O som baixo do carro em movimento preencheu o silêncio enquanto eu tentava pensar. Só então me lembrei do motorista e dei uma olhadinha alarmada para ele, preocupada que estivesse prestando atenção na fofoca. Além de ser uma coisa privada, que naturalmente eu não gostaria que pessoas estranhas ficassem sabendo, havia a parte da notícia que as revistas estavam atrás.

Lembrei-me então que conversávamos em português. E ao mesmo tempo, quase sem desfrutar do alívio, ponderei que não sabíamos quem era o cidadão de barba média. Talvez fosse brasileiro ou soubesse português. Ele mantinha os olhos escuros e parcialmente puxados para a frente. Ainda assim, não me sentia segura.

— Conversamos em casa — respondi apenas e me voltei para a janela, encerrando o assunto.

Apesar dos suspiros impacientes, mantive minha decisão.

Momentos depois, preferi ter continuado falando. Minha mente me abstraiu do presente, me levando ao passado próximo e prazeroso com Justin. As luzes dos postes mal se comparavam a intensidade do brilho dos seus olhos dentro do seu veículo, e, me concentrando um pouco mais, eu podia sentir o calor de sua mão segurando meu queixo, minha nuca, descendo para minha perna, abraçando minha cintura; sentia sua respiração em meu rosto e a maciez dos seus lábios nos meus. A recordação tão vívida afetou minhas batidas cardíacas.
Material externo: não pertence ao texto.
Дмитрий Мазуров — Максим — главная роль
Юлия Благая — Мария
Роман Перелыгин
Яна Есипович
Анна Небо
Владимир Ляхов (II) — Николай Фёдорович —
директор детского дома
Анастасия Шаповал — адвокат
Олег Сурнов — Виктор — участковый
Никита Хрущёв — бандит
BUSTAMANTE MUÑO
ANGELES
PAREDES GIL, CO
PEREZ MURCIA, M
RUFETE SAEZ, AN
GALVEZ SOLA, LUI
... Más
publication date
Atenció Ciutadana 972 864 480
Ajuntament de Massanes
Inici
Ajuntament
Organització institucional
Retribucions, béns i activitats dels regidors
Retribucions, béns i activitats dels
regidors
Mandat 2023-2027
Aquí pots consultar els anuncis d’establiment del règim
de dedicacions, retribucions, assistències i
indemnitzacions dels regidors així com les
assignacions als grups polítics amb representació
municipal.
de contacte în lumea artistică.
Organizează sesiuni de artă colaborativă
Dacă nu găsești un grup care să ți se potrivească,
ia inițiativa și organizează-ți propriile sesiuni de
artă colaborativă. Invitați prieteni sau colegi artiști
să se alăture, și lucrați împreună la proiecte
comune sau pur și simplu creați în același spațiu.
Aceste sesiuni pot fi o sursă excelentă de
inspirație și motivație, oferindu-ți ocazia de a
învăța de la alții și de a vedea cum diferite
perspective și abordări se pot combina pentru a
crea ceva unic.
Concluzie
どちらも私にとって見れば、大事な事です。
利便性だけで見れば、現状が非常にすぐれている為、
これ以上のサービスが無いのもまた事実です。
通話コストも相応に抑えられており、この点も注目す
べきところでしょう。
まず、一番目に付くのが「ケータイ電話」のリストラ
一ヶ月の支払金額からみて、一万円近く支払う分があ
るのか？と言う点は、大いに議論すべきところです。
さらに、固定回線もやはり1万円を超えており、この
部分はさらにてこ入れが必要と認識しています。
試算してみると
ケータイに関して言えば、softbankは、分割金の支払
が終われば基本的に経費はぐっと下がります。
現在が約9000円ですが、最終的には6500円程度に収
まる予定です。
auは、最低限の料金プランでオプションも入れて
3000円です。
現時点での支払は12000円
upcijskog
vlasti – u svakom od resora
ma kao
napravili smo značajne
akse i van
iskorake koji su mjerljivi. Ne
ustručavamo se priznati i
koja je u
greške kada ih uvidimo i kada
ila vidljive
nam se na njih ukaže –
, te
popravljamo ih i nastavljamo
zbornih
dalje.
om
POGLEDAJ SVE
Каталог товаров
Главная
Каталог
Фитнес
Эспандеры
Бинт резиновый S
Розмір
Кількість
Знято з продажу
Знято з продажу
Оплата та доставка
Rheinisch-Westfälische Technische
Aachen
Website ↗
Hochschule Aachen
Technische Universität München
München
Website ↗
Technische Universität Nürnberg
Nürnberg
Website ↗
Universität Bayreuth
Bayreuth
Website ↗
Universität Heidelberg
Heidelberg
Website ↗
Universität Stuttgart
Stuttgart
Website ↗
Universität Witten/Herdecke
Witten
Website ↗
Então chegamos em casa e eu me lembrei que nem havia perguntado o que eles haviam feito de interessante naqueles dez minutos que pude desfrutar da companhia de Justin.

— Nem pensar, não te contaremos antes de nos descrever tudinho — Lara negou, abrindo a porta de casa.

Nossos pais estavam no quarto, pelo barulho que podíamos ouvir da televisão no andar de cima, portanto me joguei sentada no sofá da sala, a cabeça apoiada no encosto me permitindo olhar para cima em rendição e vergonha. A luz acesa no teto me lembrou episódios investigativos na TV em que colocam o suspeito embaixo de um holofote desnorteante.

— O que eu posso dizer? ... Aconteceu.

— Mais de uma vez? — Lara emendou a pergunta. Os dois permaneceram em pé, olhando para mim. Minhas bochechas queimaram.